Data to examine Block Start
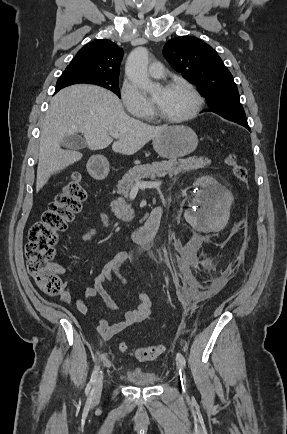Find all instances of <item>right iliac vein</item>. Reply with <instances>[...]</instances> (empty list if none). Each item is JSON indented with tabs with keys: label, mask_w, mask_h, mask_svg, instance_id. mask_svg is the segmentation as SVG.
I'll return each instance as SVG.
<instances>
[{
	"label": "right iliac vein",
	"mask_w": 287,
	"mask_h": 434,
	"mask_svg": "<svg viewBox=\"0 0 287 434\" xmlns=\"http://www.w3.org/2000/svg\"><path fill=\"white\" fill-rule=\"evenodd\" d=\"M103 378H104V376H103V374H101L95 383L94 391H93V398L94 399H98L101 395L102 388H103Z\"/></svg>",
	"instance_id": "63e3f726"
}]
</instances>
Data to examine Block End
The task:
Every record above should be written out again exactly; the pictures stay out of the copy.

Exercise result:
Find all instances of <item>right iliac vein</item>. Reply with <instances>[...]</instances> (empty list if none). Each item is JSON indented with tabs with keys: label, mask_w, mask_h, mask_svg, instance_id. mask_svg is the segmentation as SVG.
I'll return each instance as SVG.
<instances>
[{
	"label": "right iliac vein",
	"mask_w": 287,
	"mask_h": 434,
	"mask_svg": "<svg viewBox=\"0 0 287 434\" xmlns=\"http://www.w3.org/2000/svg\"><path fill=\"white\" fill-rule=\"evenodd\" d=\"M103 378H104V376H103V374H101L95 383L94 391H93V398L94 399H98L101 395L102 388H103Z\"/></svg>",
	"instance_id": "63e3f726"
}]
</instances>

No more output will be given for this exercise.